Your task is to output the listing exactly, leaving every image out.
---
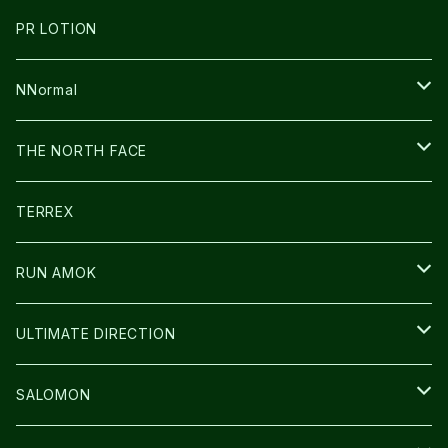
BOOKMAN
PR LOTION
SHOES
PR LOTION
FUSION
BAG
NNormal
ULTIMATE DIRECTION
WEAR
SHOES
THE NORTH FACE
CARL HOERECKE
その他GOODS
WEAR
SHOES
TERREX
ICE TRUST
CAP/HAT
WEAR
RUN AMOK
BAG
BAG
WEAR
ULTIMATE DIRECTION
GLOVE
CAP/HAT
BAG
SALOMON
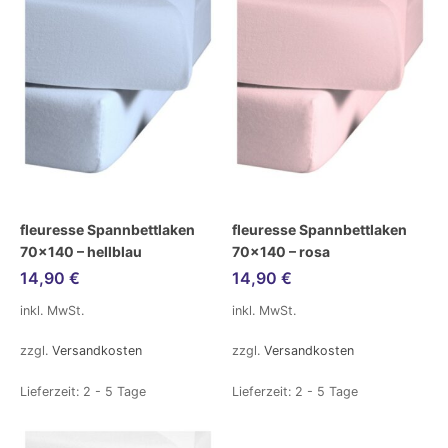
fleuresse Spannbettlaken
fleuresse Spannbettlaken
70×140 – hellblau
70×140 – rosa
14,90
€
14,90
€
inkl. MwSt.
inkl. MwSt.
zzgl.
Versandkosten
zzgl.
Versandkosten
Lieferzeit:
2 - 5 Tage
Lieferzeit:
2 - 5 Tage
---
Answer to this task:
BOOKMAN
PR LOTION
SHOES
PR LOTION
FUSION
BAG
NNormal
ULTIMATE DIRECTION
WEAR
SHOES
THE NORTH FACE
CARL HOERECKE
その他GOODS
WEAR
SHOES
TERREX
ICE TRUST
CAP/HAT
WEAR
RUN AMOK
BAG
BAG
WEAR
ULTIMATE DIRECTION
GLOVE
CAP/HAT
BAG
SALOMON
fleuresse Spannbettlaken
fleuresse Spannbettlaken
70×140 – hellblau
70×140 – rosa
14,90
€
14,90
€
inkl. MwSt.
inkl. MwSt.
zzgl.
Versandkosten
zzgl.
Versandkosten
Lieferzeit:
2 - 5 Tage
Lieferzeit:
2 - 5 Tage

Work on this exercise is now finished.